:: Data provided ::
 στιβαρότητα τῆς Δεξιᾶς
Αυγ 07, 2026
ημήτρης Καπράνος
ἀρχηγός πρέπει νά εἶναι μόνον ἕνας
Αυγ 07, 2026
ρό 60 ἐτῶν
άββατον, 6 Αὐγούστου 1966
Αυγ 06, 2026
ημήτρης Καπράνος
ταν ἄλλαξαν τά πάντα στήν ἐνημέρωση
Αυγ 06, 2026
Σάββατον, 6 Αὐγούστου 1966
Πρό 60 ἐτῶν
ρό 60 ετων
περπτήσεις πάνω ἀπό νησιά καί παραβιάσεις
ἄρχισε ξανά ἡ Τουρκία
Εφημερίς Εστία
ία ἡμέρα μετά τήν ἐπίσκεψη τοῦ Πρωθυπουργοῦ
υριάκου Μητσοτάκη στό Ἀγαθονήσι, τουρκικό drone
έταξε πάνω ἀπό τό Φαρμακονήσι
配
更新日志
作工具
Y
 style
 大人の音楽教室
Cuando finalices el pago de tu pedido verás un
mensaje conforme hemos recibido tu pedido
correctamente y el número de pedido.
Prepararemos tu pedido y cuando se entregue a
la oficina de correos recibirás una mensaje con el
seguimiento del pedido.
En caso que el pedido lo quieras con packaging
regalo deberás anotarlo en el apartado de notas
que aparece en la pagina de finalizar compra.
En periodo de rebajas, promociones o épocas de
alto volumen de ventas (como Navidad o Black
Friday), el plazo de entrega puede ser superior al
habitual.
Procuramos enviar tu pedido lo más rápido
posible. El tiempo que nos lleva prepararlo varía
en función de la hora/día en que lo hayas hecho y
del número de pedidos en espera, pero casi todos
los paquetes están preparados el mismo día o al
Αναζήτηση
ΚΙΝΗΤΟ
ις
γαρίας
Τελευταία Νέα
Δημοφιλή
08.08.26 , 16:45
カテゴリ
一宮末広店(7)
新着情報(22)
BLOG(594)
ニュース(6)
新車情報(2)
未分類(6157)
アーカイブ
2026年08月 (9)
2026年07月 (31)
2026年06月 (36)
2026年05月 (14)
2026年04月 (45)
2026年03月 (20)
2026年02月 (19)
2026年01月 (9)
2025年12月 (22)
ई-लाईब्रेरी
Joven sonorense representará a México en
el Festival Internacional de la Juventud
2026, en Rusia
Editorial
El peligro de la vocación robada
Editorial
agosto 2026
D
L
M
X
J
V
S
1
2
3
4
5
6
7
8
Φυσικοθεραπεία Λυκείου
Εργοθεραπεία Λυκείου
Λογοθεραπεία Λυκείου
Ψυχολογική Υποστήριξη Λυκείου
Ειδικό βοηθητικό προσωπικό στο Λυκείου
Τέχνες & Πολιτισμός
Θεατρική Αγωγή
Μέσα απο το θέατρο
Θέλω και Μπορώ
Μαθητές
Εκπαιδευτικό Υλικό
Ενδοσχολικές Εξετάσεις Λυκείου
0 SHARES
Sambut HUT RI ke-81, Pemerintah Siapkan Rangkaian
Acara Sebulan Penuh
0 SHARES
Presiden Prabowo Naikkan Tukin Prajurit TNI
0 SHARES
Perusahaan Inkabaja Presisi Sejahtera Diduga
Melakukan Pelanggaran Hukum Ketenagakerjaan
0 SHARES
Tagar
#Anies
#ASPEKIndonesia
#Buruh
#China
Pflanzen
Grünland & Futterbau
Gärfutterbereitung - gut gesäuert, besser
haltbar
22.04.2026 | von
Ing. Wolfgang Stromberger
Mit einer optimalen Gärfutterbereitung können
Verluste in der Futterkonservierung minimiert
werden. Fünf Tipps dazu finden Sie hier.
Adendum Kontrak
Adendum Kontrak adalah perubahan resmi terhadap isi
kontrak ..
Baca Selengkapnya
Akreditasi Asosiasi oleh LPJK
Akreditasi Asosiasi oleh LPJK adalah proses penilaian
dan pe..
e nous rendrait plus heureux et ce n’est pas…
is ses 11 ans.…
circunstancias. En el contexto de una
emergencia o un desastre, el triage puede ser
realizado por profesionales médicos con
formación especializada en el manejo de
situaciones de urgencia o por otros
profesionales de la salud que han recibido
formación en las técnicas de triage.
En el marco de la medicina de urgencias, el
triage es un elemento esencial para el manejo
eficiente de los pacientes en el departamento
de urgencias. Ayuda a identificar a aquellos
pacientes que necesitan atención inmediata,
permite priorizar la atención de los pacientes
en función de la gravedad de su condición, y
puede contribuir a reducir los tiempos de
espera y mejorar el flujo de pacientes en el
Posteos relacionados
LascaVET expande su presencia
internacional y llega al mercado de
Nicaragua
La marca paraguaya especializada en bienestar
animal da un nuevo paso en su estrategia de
:::
:: Data provided ::
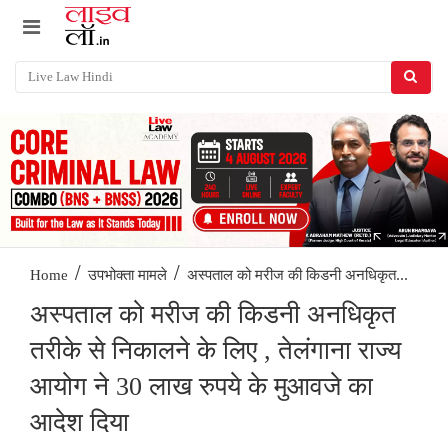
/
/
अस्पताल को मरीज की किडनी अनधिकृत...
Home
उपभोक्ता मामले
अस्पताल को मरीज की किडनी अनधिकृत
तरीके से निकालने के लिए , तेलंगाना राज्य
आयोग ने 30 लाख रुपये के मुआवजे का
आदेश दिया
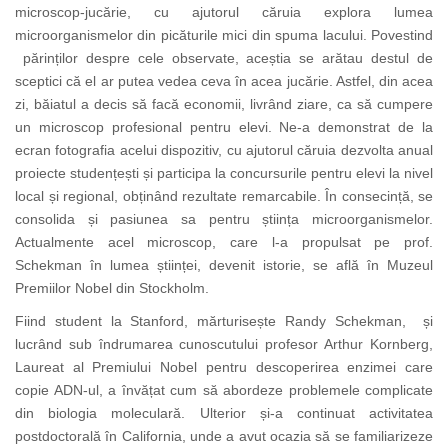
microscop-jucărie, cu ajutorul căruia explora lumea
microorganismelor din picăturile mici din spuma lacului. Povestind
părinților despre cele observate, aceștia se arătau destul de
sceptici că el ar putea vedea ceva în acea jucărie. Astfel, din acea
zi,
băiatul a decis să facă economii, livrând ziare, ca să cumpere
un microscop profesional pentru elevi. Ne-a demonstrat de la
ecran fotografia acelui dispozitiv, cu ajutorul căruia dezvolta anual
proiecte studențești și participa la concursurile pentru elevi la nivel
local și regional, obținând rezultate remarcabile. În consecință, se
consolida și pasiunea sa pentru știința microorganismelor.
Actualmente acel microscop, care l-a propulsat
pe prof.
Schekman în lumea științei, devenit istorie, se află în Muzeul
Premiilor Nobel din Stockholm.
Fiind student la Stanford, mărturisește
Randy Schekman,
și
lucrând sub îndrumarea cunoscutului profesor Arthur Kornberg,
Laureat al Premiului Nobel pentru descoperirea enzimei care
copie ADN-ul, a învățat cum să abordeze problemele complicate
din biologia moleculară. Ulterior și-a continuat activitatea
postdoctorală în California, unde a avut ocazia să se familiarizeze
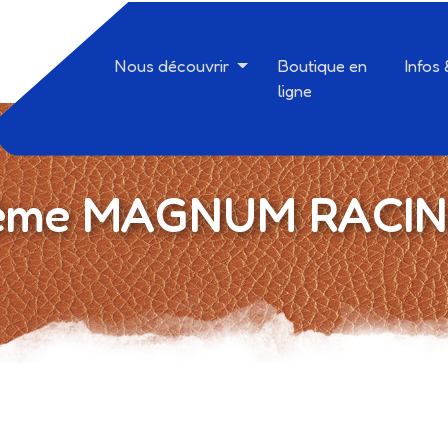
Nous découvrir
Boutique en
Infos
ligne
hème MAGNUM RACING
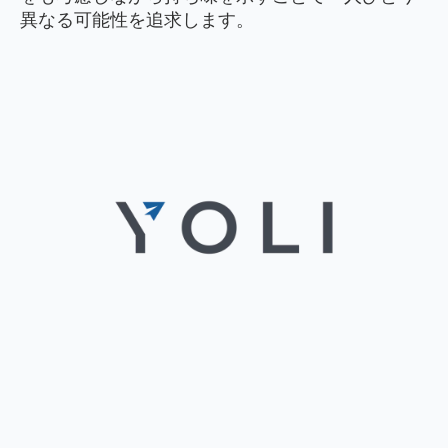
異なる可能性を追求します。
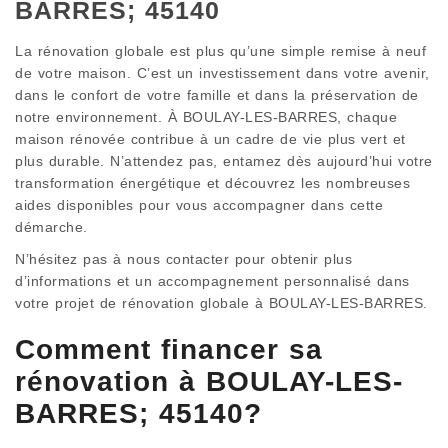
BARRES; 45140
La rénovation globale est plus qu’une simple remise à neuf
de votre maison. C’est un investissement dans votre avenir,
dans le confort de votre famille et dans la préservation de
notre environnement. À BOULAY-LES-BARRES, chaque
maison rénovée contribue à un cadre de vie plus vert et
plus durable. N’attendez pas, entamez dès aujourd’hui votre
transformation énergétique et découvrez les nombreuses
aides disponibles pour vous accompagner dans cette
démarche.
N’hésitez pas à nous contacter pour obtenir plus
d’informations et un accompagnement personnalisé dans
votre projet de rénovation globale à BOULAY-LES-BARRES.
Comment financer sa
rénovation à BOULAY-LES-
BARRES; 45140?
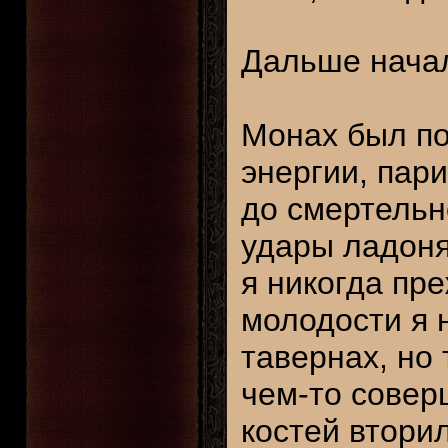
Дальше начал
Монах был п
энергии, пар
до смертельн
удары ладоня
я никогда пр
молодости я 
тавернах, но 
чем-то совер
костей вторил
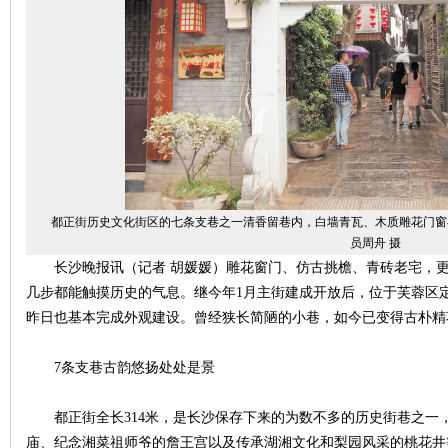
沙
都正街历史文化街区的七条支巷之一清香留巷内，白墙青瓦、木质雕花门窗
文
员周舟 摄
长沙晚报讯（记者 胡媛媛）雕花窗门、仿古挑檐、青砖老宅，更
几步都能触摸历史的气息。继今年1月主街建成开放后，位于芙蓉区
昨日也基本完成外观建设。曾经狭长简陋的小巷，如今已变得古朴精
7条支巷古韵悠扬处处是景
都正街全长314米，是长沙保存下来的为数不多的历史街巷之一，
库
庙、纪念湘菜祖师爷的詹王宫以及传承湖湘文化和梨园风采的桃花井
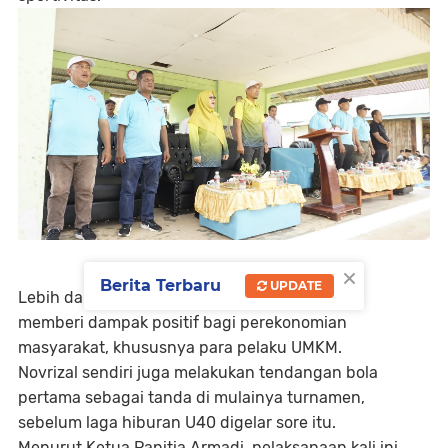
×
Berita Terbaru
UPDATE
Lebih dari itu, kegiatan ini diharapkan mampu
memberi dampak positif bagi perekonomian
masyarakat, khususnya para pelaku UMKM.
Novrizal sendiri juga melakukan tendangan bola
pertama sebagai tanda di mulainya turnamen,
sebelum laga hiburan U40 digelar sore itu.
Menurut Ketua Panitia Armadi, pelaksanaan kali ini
:::
● **Aim of the task**
Copy out the lines above exactly, beginning at the one that contains "στιβαρότητα τῆς Δεξιᾶς" and ending at the one that contains "Εκπαιδευτικό Υλικό".

● **Solution**
 στιβαρότητα τῆς Δεξιᾶς
Αυγ 07, 2026
ημήτρης Καπράνος
ἀρχηγός πρέπει νά εἶναι μόνον ἕνας
Αυγ 07, 2026
ρό 60 ἐτῶν
άββατον, 6 Αὐγούστου 1966
Αυγ 06, 2026
ημήτρης Καπράνος
ταν ἄλλαξαν τά πάντα στήν ἐνημέρωση
Αυγ 06, 2026
Σάββατον, 6 Αὐγούστου 1966
Πρό 60 ἐτῶν
ρό 60 ετων
περπτήσεις πάνω ἀπό νησιά καί παραβιάσεις
ἄρχισε ξανά ἡ Τουρκία
Εφημερίς Εστία
ία ἡμέρα μετά τήν ἐπίσκεψη τοῦ Πρωθυπουργοῦ
υριάκου Μητσοτάκη στό Ἀγαθονήσι, τουρκικό drone
έταξε πάνω ἀπό τό Φαρμακονήσι
配
更新日志
作工具
Y
 style
 大人の音楽教室
Cuando finalices el pago de tu pedido verás un
mensaje conforme hemos recibido tu pedido
correctamente y el número de pedido.
Prepararemos tu pedido y cuando se entregue a
la oficina de correos recibirás una mensaje con el
seguimiento del pedido.
En caso que el pedido lo quieras con packaging
regalo deberás anotarlo en el apartado de notas
que aparece en la pagina de finalizar compra.
En periodo de rebajas, promociones o épocas de
alto volumen de ventas (como Navidad o Black
Friday), el plazo de entrega puede ser superior al
habitual.
Procuramos enviar tu pedido lo más rápido
posible. El tiempo que nos lleva prepararlo varía
en función de la hora/día en que lo hayas hecho y
del número de pedidos en espera, pero casi todos
los paquetes están preparados el mismo día o al
Αναζήτηση
ΚΙΝΗΤΟ
ις
γαρίας
Τελευταία Νέα
Δημοφιλή
08.08.26 , 16:45
カテゴリ
一宮末広店(7)
新着情報(22)
BLOG(594)
ニュース(6)
新車情報(2)
未分類(6157)
アーカイブ
2026年08月 (9)
2026年07月 (31)
2026年06月 (36)
2026年05月 (14)
2026年04月 (45)
2026年03月 (20)
2026年02月 (19)
2026年01月 (9)
2025年12月 (22)
ई-लाईब्रेरी
Joven sonorense representará a México en
el Festival Internacional de la Juventud
2026, en Rusia
Editorial
El peligro de la vocación robada
Editorial
agosto 2026
D
L
M
X
J
V
S
1
2
3
4
5
6
7
8
Φυσικοθεραπεία Λυκείου
Εργοθεραπεία Λυκείου
Λογοθεραπεία Λυκείου
Ψυχολογική Υποστήριξη Λυκείου
Ειδικό βοηθητικό προσωπικό στο Λυκείου
Τέχνες & Πολιτισμός
Θεατρική Αγωγή
Μέσα απο το θέατρο
Θέλω και Μπορώ
Μαθητές
Εκπαιδευτικό Υλικό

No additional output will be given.